DIRECTIONS. Images are to be dropped, and the rest of the data reproduced exactly.

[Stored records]
================================

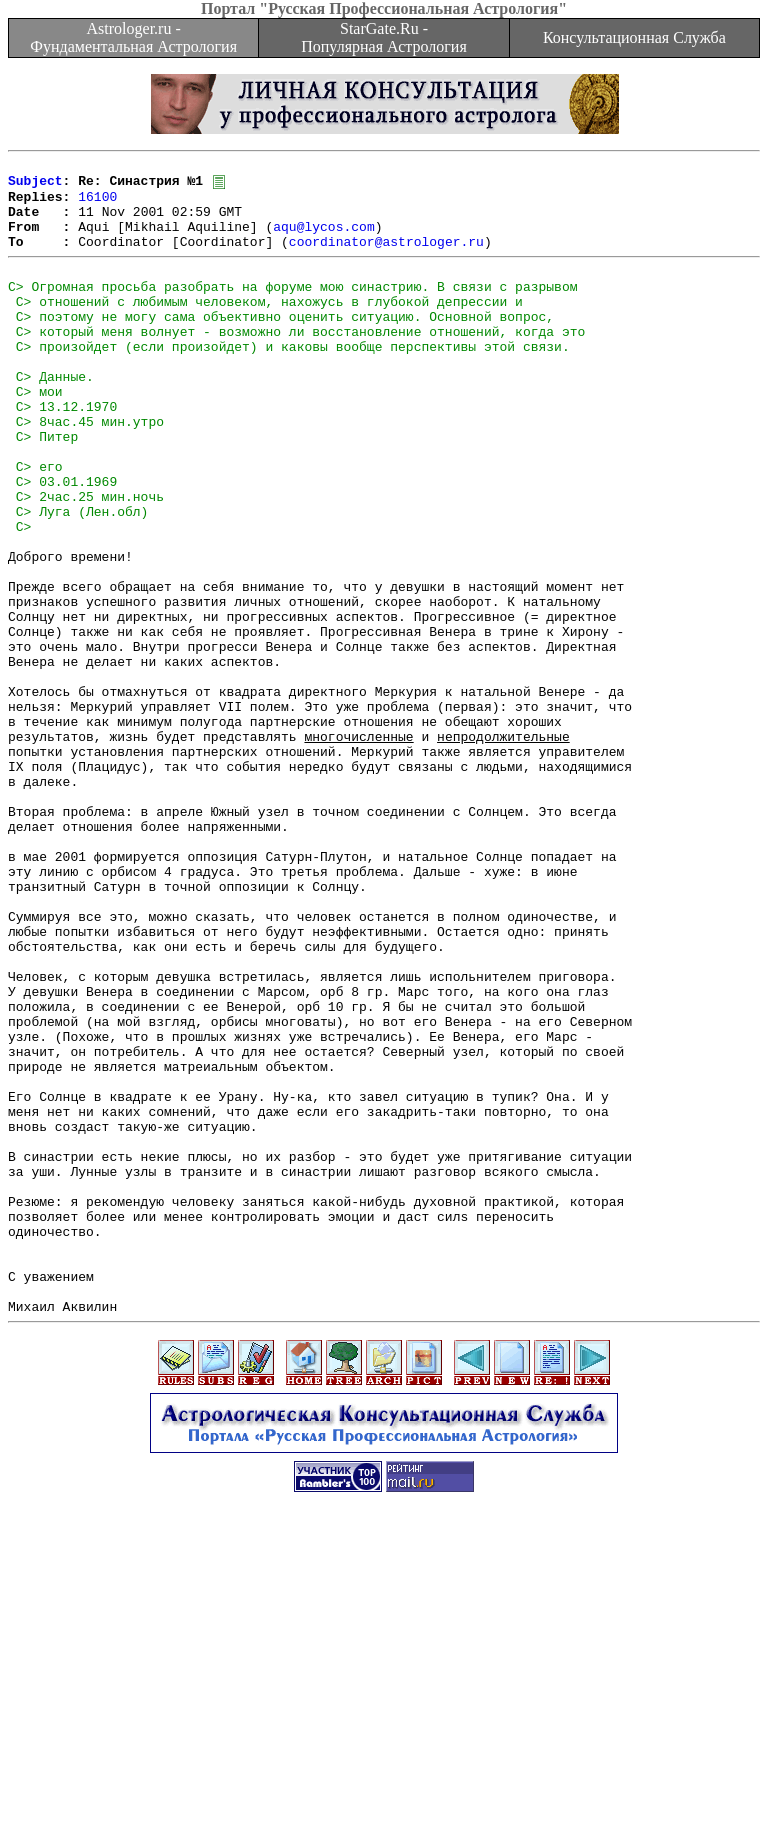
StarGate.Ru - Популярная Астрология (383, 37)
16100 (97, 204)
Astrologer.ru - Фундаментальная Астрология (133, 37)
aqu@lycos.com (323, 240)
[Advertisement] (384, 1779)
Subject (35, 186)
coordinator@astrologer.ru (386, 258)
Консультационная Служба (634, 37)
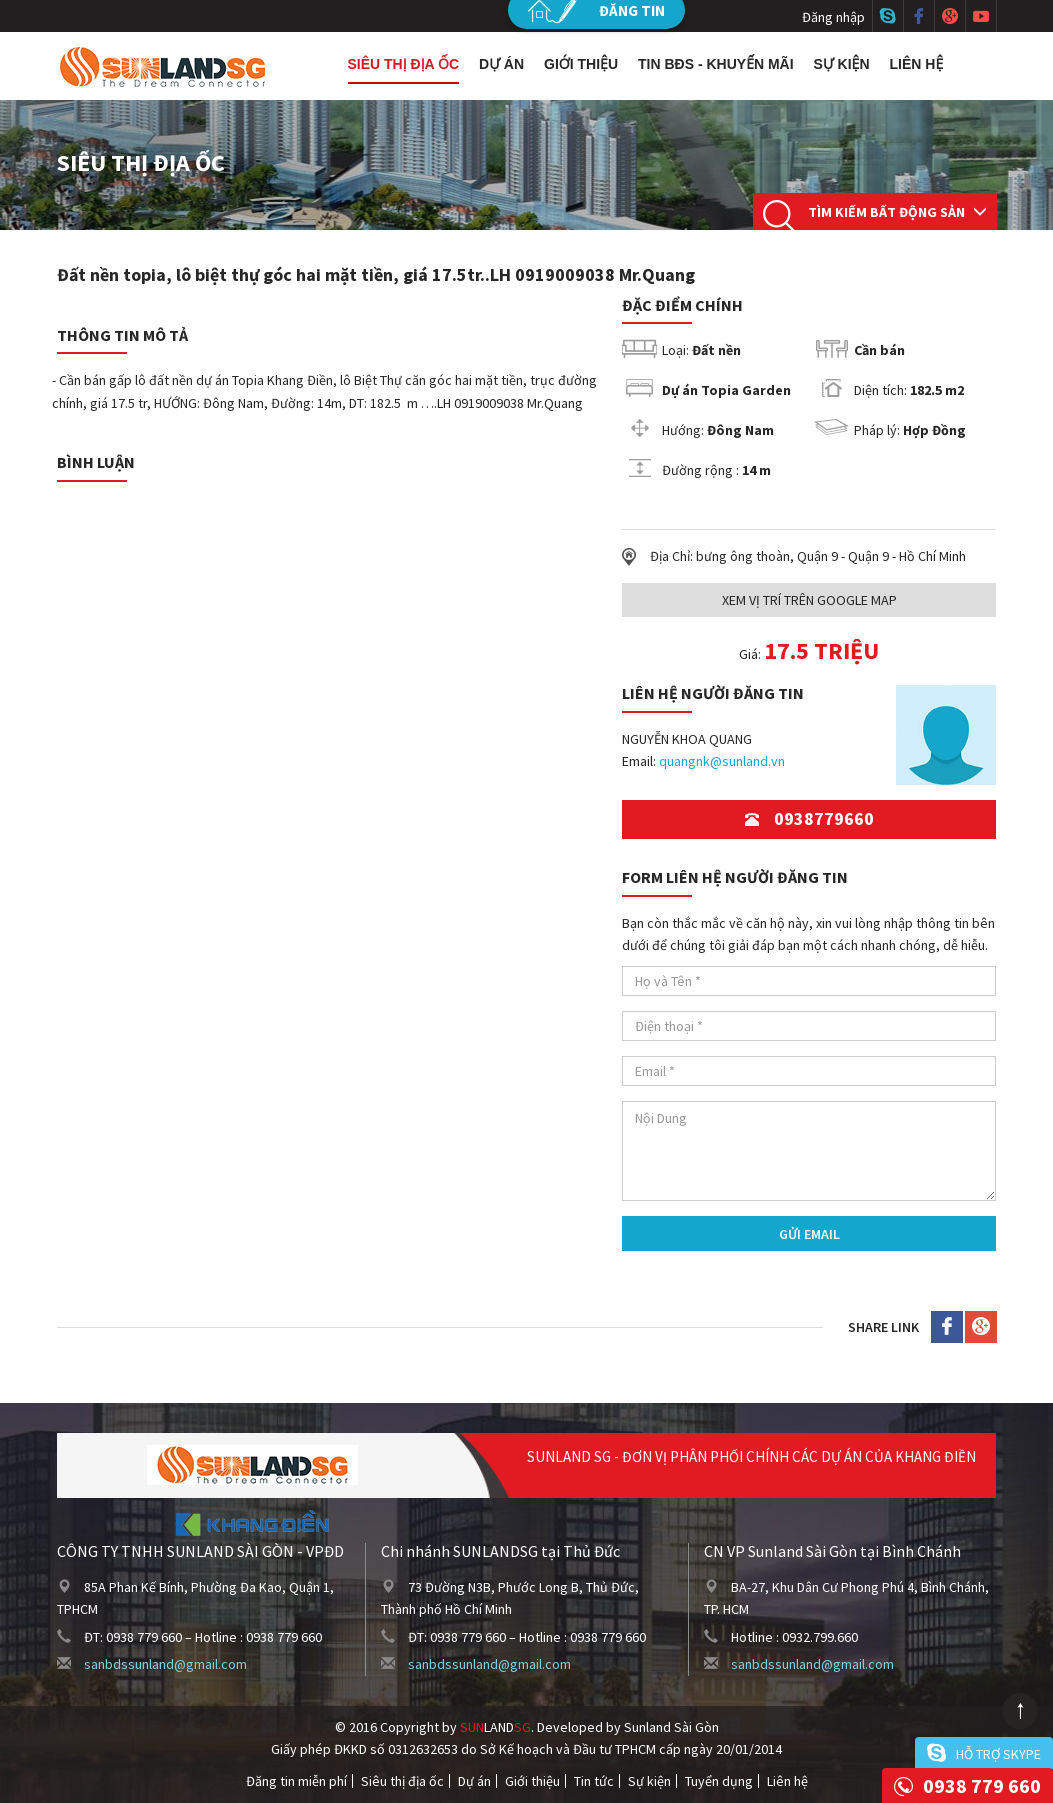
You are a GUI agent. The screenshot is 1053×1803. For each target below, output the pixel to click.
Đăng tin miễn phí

================================

SOLUTION TO THIS EXERCISE.
StarGate.Ru - Популярная Астрология (383, 37)
16100 (97, 204)
Astrologer.ru - Фундаментальная Астрология (133, 37)
aqu@lycos.com (323, 240)
[Advertisement] (384, 1779)
Subject (35, 186)
coordinator@astrologer.ru (386, 258)
Консультационная Служба (634, 37)
You are a GUI agent. The screenshot is 1053×1803. For each target below, output the pixel to click.
Đăng tin miễn phí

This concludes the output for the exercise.